Surgically blocking crawlers w/ .htaccess

Report · Nov 19, 2018

Is there a way for me to tell my .htaccess file to :

- Allow only specific pages to be indexed by outside crawlers/bots

- Block all crawlers/bots except Google

Basically, I have specific pages I'd like Google to index, and no one else (like archive.org)

Thanks!

Report · Nov 19, 2018

You could start with a robots.txt file: Meta Robots Tag & Robots.txt Tutorial for Google, Bing & Other Search Engines I believe the user agent for archive.org bot is: ia_archiver

That at least will allow you control bots that are obeying the robot.txt standard - obviously the naughty bots like email harvesters will ignore it and go ahead anyway, then you're in the world of trying to block by IP address and/or user-agent in htaccess and its a game of cat and mouse.

Good web hosts are pretty efficient at blocking a lot of the junk, if you're on a dedicated server and doing it yourself good luck this resource might be handy: Bad Bots user-agent / bot

#Example blocking by user-agent in htaccess

RewriteEngine On RewriteCond %{HTTP_USER_AGENT} (BadBot|EmailGrabber|NaughtyBot) [NC] RewriteRule (.*) - [F,L]

#Block some by IP addresses

RewriteCond %{REMOTE_ADDR} ^999\.999\.999\.999 [OR] RewriteCond %{REMOTE_ADDR} ^911\.911\.911\.911 [OR] RewriteCond %{REMOTE_ADDR} ^111\.222\.333\.444 RewriteRule (.*) - [F,L]

Paul-M - Community Expert

Report · Nov 21, 2018

I see there's a robots.txt generator there, but it doesn't seem to like my browser very much.

Are there no pre-filled robots-txt files out there? Maybe even recommended ones, like there are block lists for Twitter?

I would imagine "block everything known to man but Google" would be a popular one.

Report · Nov 21, 2018

say you wanted to allow only google to crawl your entire site and disallow all other bots, robots.txt would look like this:

User-agent: Google
Disallow:
User-agent: *
Disallow: /

Paul-M - Community Expert

Report · Nov 22, 2018

Energize wrote
say you wanted to allow only google to crawl your entire site and disallow all other bots, robots.txt would look like this:
User-agent: Google
Disallow:
User-agent: *
Disallow: /

That's a great starter to build and learn on, thanks.

Two questions :

Say I wanted to modify that so that Google only be able to index 4 specific landing pages, and not the other folders or files it might be able to learn about via browser referencing or bot crawling... how would I do that?
I understand that "bad" robots won't obey anything, but with regards to archive.org specifically, will it respect a "disallow all" or does the rule have to be more specific to them?

Thanks!

Report · Nov 22, 2018

Slight amendment to that, Google user agent is 'Googlebot, so:

User-agent: Googlebot
Disallow:
User-agent: *
Disallow: /

Paul-M - Community Expert

Report · Nov 22, 2018

Energize wrote
Slight amendment to that, Google user agent is 'Googlebot, so:
User-agent: Googlebot
Disallow:
User-agent: *
Disallow: /

Thanks for the correction.

I also had 2 more questions for you in the reply just before the one you just added

Report · Nov 22, 2018

I'm pretty sure archive.org's crawler will obey the robots.txt instruction

How many files and folder do you want to stop Google crawling?

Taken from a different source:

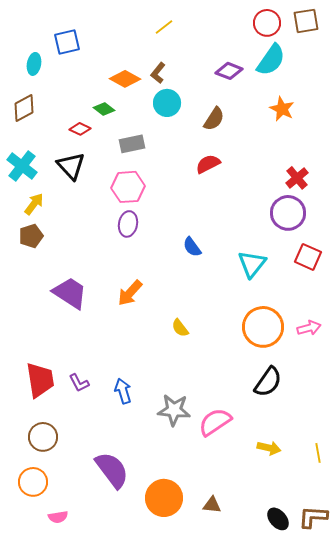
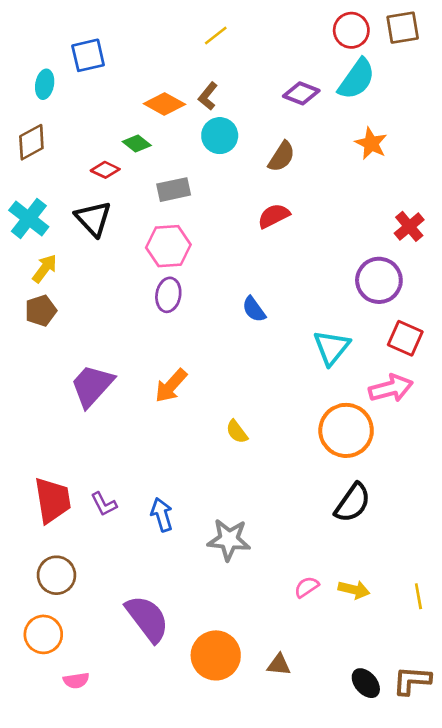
red cross: (297, 178) -> (409, 226), moved
blue semicircle: (192, 247) -> (254, 309), moved
purple trapezoid: (70, 293) -> (92, 386), turned -81
pink arrow: (309, 328) -> (391, 388), moved, size x1.4
pink semicircle: (215, 422) -> (307, 587), moved, size x0.6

You can do like this:

#Ask Google NOT to crawl these areas of the website
User-agent: Googlebot
Disallow: /private-subfolder/
Disallow: /admin-subfolder/
Disallow: /private-page.php
Tell all other robots not to crawl the website
User-agent: *
Disallow: /

Paul-M - Community Expert

Report · Nov 22, 2018

One other caveat:

If you want to stop bots crawling sensitive areas of the website that could be a target for hackers like login areas I would use the htaccess option rather than a robots.txt which is public. Would-be hackers could use the robot.txt file to identify sensitive areas of your site

Paul-M - Community Expert

Report · Nov 22, 2018

Energize wrote
One other caveat:
If you want to stop bots crawling sensitive areas of the website that could be a target for hackers like login areas I would use the htaccess option rather than a robots.txt which is public. Would-be hackers could use the robot.txt file to identify sensitive areas of your site

If there's no point to a robots.txt file, and the same can be achieved w/ .htaccess, then let's not use one at all.

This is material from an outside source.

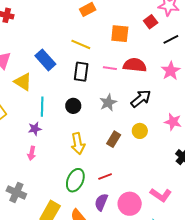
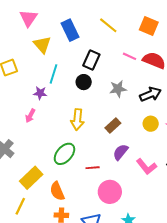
black rectangle: (81, 72) -> (91, 60), moved
yellow circle: (140, 131) -> (151, 124), moved
red line: (105, 177) -> (93, 168), moved
pink L-shape: (161, 195) -> (147, 167), moved
purple semicircle: (101, 202) -> (121, 152), moved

How do I use .htaccess to let only Googlebot in, and ONLY to index 12 specific files (or if I group them in a folder, only to that folder and its contents, whichever's easier)? I don't even know if this is doable, I'm venturing far out of my comfort zone even touching .htaccess

Thx!

Report · Nov 22, 2018

If there's no point to a robots.txt file, and the same can be achieved w/ .htaccess, then let's not use one at all.
How do I use .htaccess to let only Googlebot in, and ONLY to index 12 specific files (or if I group them in a folder, only to that folder and its contents, whichever's easier)? I don't even know if this is doable, I'm venturing far out of my comfort zone even touching .htaccess

Group in one folder and try this in htaccess:

RewriteCond %{HTTP_USER_AGENT} !Googlebot [NC]
RewriteCond %{REQUEST_URI} ^/FolderName [NC]
RewriteRule .* - [R=403,L]

Change 'FolderName' to the name of the folder you group the files in

Paul-M - Community Expert

Report · Nov 23, 2018

Energize wrote
If there's no point to a robots.txt file, and the same can be achieved w/ .htaccess, then let's not use one at all.
How do I use .htaccess to let only Googlebot in, and ONLY to index 12 specific files (or if I group them in a folder, only to that folder and its contents, whichever's easier)? I don't even know if this is doable, I'm venturing far out of my comfort zone even touching .htaccess
Group in one folder and try this in htaccess:
RewriteCond %{HTTP_USER_AGENT} !Googlebot [NC]
RewriteCond %{REQUEST_URI} ^/FolderName [NC]
RewriteRule .* - [R=403,L]
Change 'FolderName' to the name of the folder you group the files in

So it's do-able? I honestly thought I was pushing it with that request.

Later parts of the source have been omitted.